Like Mother Like Daughter: Audrey LeBert to Read as Featured Writer for Ozarks Poets and Writers Collective
Twenty-four-year-old Audrey LeBert is a poet. Her daughter Alyssa, who is 3, is “Way cooler than I am and makes better poetry than any of mine.”
We’ll see. Audrey will be the featured writer at the next monthly meeting of the Ozarks Poets and Writers Collective, 7 p.m. Tuesday, Aug. 25, at Nightbird Books on Dickson Street in Fayetteville. (It may be past Alyssa’s bedtime.) The public is invited to the event, and there is no charge. Prose and poetry, caffeine and alcohol are available for purchase. Poetry and discussion are free. All are welcome.
Audrey LeBert — pronounced as in the French, La-BARE — is a pre-med student studying biology and has been performing poetry for about a year and a half. She’s a member of the Fayetteville Word Warriors slam team, and she often competes at the Last Night Fayetteville Variety Show. She dates the onset of her slam career to an open mic appearance at Nightbird Books. While she’s a bit unsatisfied about that first poem, she’s anxious to return to that same platform to show how far her writing has progressed.

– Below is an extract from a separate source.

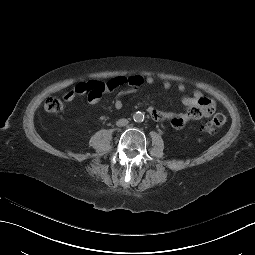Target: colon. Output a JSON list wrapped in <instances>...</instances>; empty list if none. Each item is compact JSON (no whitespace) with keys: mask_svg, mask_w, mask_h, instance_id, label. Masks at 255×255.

Audrey writes about experiences that frustrate her. (Alyssa is perhaps less frustrated. Her latest work is titled “The Dead Beetle on the Doorstep is Really, Really Dead.”)
Audrey will not be the first writer to ponder the question of why bad things happen to good people, and she gives as an example the mental health system that seems designed to punish damaged veterans, and the families who proudly and willingly send their sons and daughters off to fight.
She says, “I suppose my poetry can always be summed up in one question, ‘Why do human beings hurt each other?’” It is a question she’s been asking herself since she was a small child, and she says, “Until I grasp the concept, I guess I’ll just keep writing.”
Audrey’s poetry can be — well, let’s call it oof-producing. Here’s the beginning of her long work called “Soldier”:
“My grandfather has a tattoo of a naked lady on his forearm / A buxom black and blue souvenir from his days in the marines / Grandma yells at him in embarrassment / every time he tries to roll up his sleeves / She once even marched him to the nearest tattoo parlor / to demand he cover her shame / but with only the outline complete / he didn’t think it was worth the pain / and called for a truce.”
The poem goes on to tell of the lives of narrator and her siblings growing up in a family scarred by war, trauma and violence, and the brother who, mysteriously to the narrator, ends up a soldier himself. The poem ends, “And our scars and broken homes / are all my family / all this country/has to show for it.”
Before and after Audrey LeBert’s performance the microphone will be open for members of the community to each share four minutes’ worth of prose, poetry, song, memoir or whatever with the audience, which is an unusually encouraging bunch of folks.